Hackensack hospitals sue HHS over DSH payments
The lawsuit was filed the same day the Supreme Court ended the Chevron doctrine, which protected federal regulations from legal challenges.
Photo: Courtesy of Hackensack
Hackensack Meridian Health is suing Health and Human Services Secretary Xavier Becerra over the calculation of Medicare reimbursement used to determine Disproportionate Share Hospital payments.
The Centers for Medicare and Medicaid Services calculations left out more than 400 patients, which reduced the amount of reimbursement Hackensack hospitals were paid, according to the lawsuit filed on June 28, the same day that the Supreme Court ruled 6-3 against the long-standing Chevron decision.

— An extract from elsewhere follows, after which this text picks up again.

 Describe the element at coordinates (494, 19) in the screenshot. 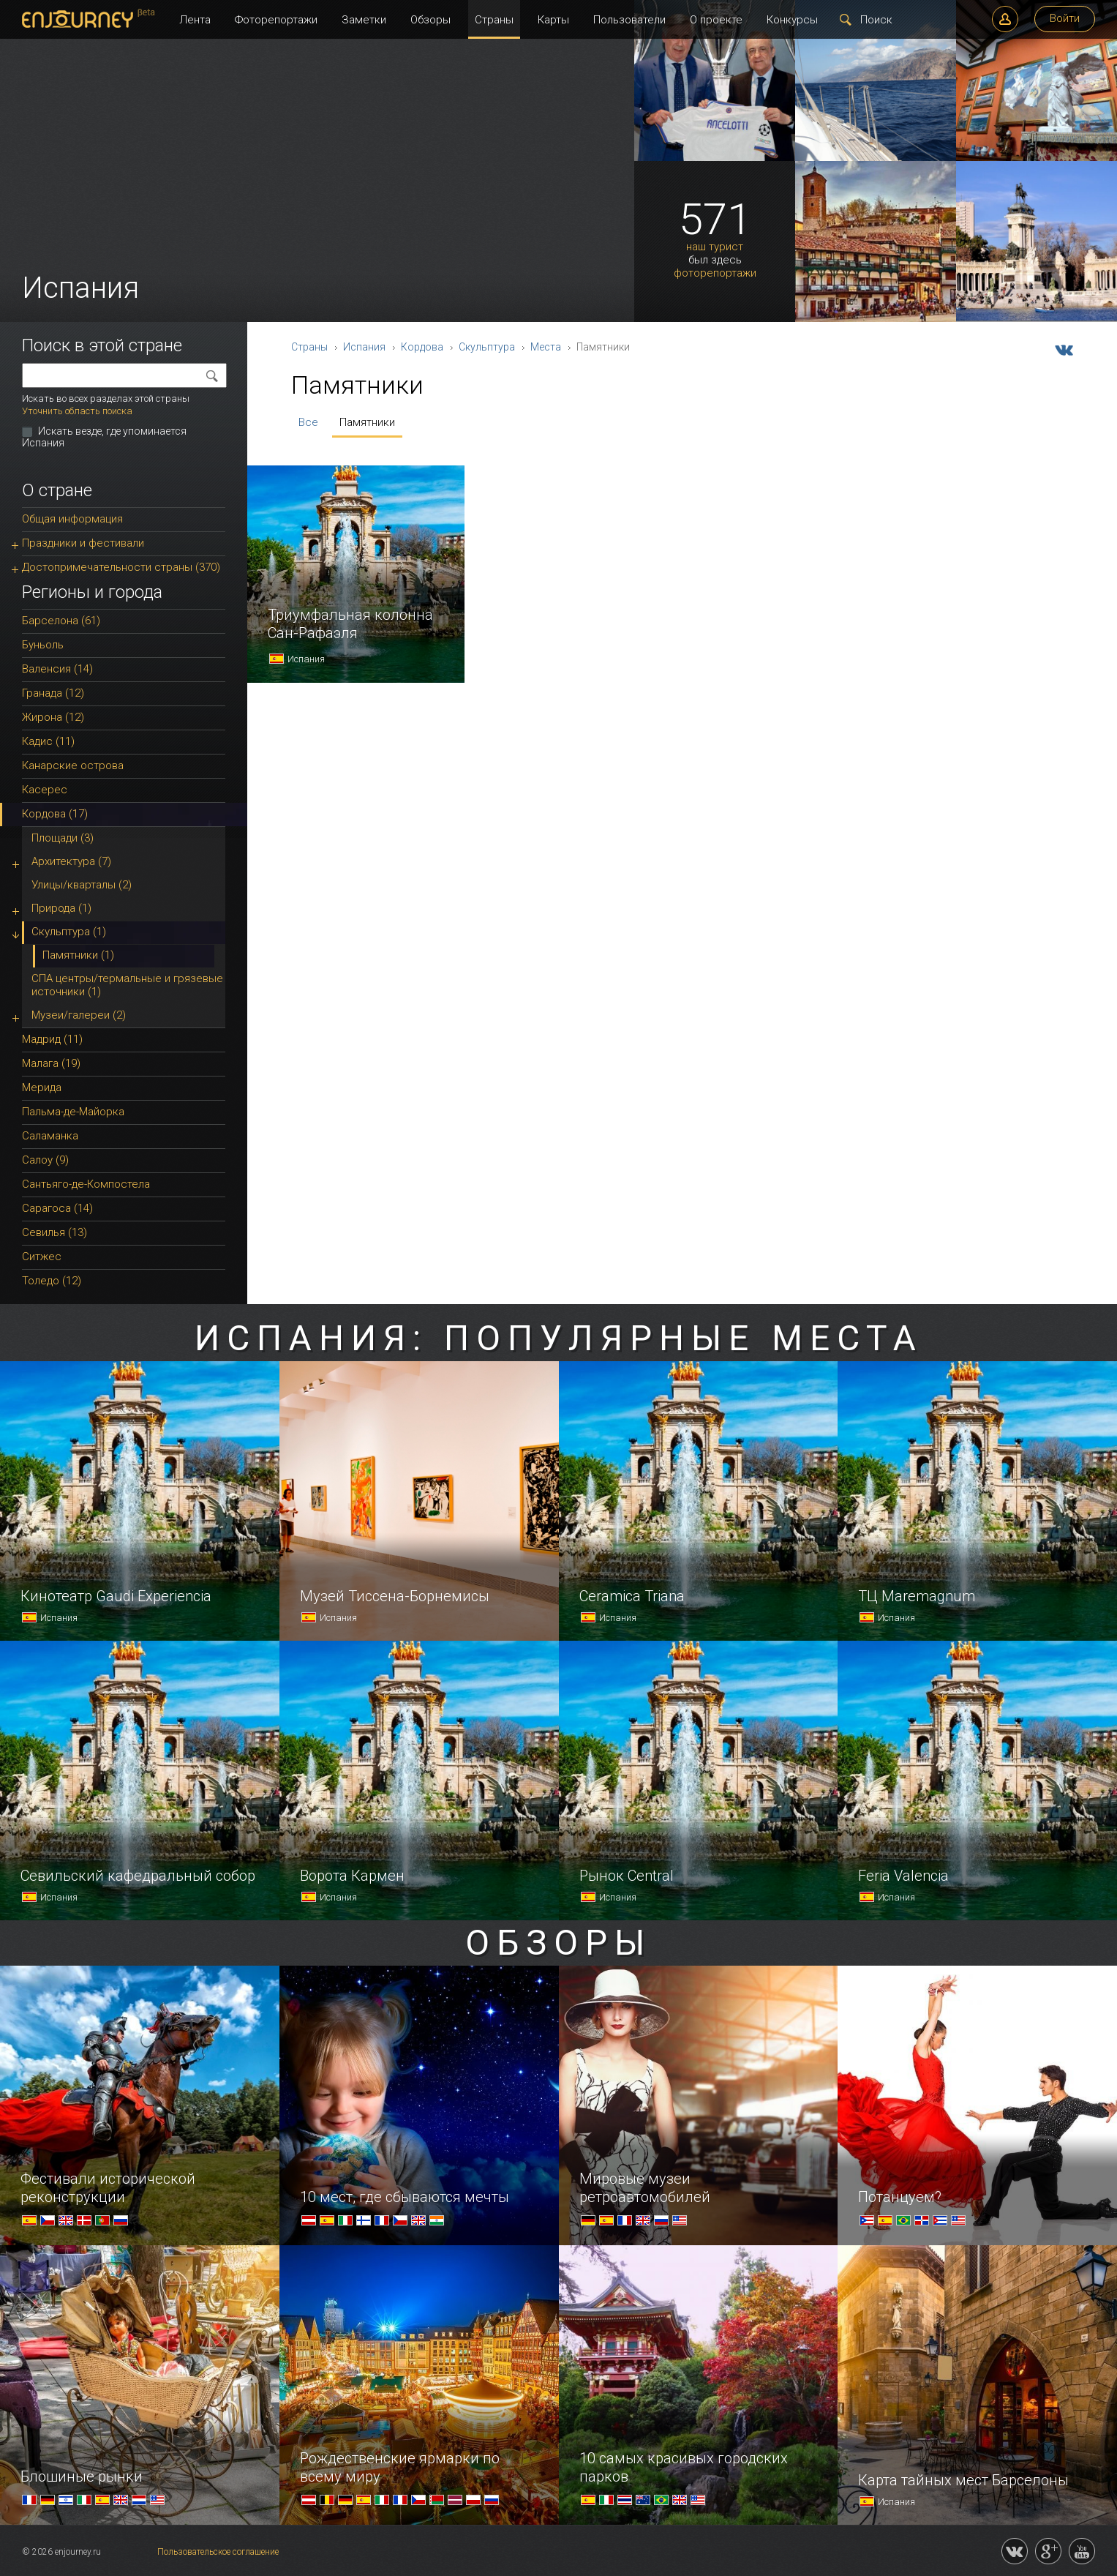

I see `Страны` at that location.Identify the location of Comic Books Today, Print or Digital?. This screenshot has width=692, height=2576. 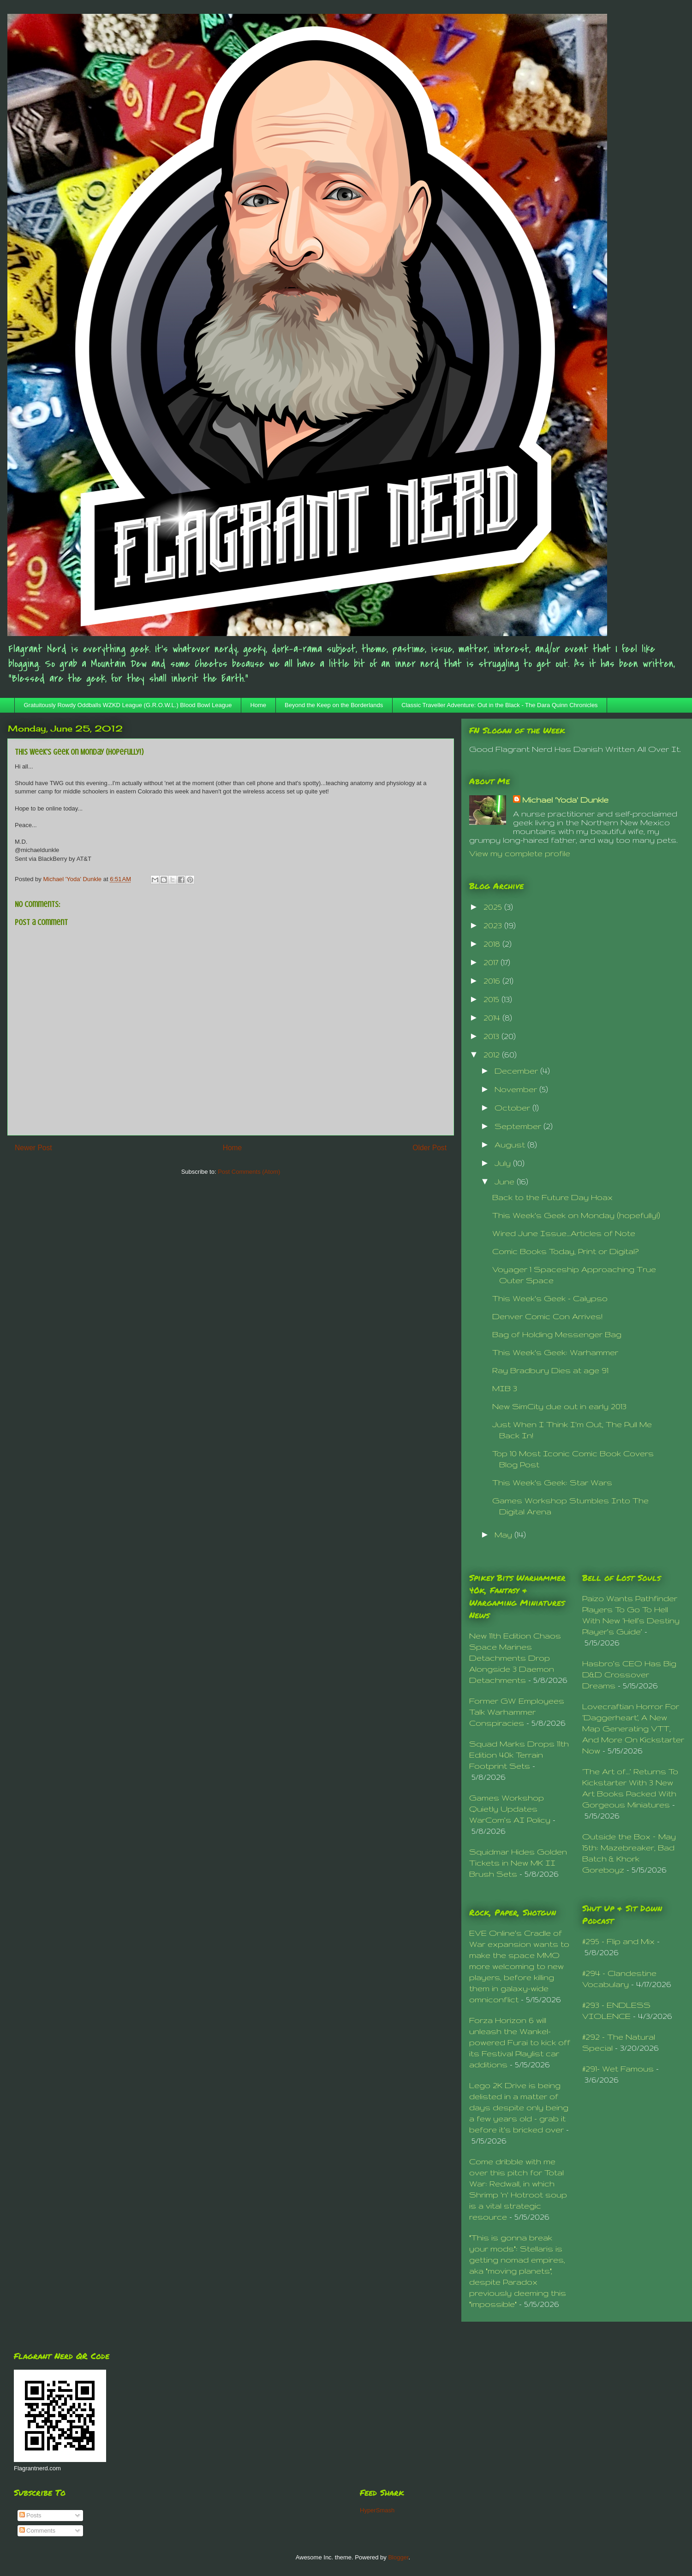
(565, 1251).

Chevron is the bigger picture in the Hackensack lawsuit, as the Supreme Court decision ended a Reagan-era doctrine that for decades protected legal challenges to federal regulations, according to Politico. The ruling is considered a victory for conservatives.
Hackensack's complaint was filed on June 28 in federal court for the District of Columbia by Hackensack University Medical Center, Jersey Shore University Medical Center and Raritan Bay Medical Center.
It addresses determinations of the hospitals' Medicare payment for 2016.
WHY THIS MATTERS: WHAT THIS MEANS
Hackensack is challenging Becerra on the calculation for DSH payments that are based on a formula or metrics that includes the number of qualifying patients, the amount of Social Security supplemental security income (SSI) and inpatient days.
CMS doesn't provide the data for the calculations, only the end result, Hackensack said.
Hackensack wants the court to compel CMS to disclose the hospital patient-level SSI-eligibility data obtained from the Social Security Administration and to rule that CMS's interpretation of entitled SSI benefits is contrary to the Medicare statute.
Becerra's, "Irrational and unlawful interpretation of the statutes he is entrusted to administer – which has deprived the hospitals of the reimbursements they are due – along with his refusal to enable the hospitals to effectively employ the congressionally mandated procedures for obtaining relief from these underpayments," the complaint said.
During the rulemaking for the 2005 final rule, some commenters urged CMS to release the full SSI-eligibility data file provided by the Social Security Administration, the lawsuit said. CMS responded by asserting that under its data use agreement, CMS is "strictly prohibited from disclosing SSI eligibility information," while SSA is in turn prohibited from disclosing this information by "federal law and regulations."
Because the hospitals could not get SSI data, they used information from the New Jersey Medicaid agency. The agency received the data directly from SSA. From this Hackensack determined that CMS left 408 patients left out of the calculations.
Among its requests to the court, the hospitals want the court to hold unlawful and set aside CMS's calculation of the hospitals' SSI fractions used in DSH calculations for FY 2016.
THE LARGER TREND
Disproportionate share hospital payments give hospitals that serve an unusually high percentage of low-income patients' enhanced Medicare reimbursement.
The DSH adjustment is made because low-income individuals are generally more expensive to treat than higher-income patients, even for the same medical conditions, the lawsuit said.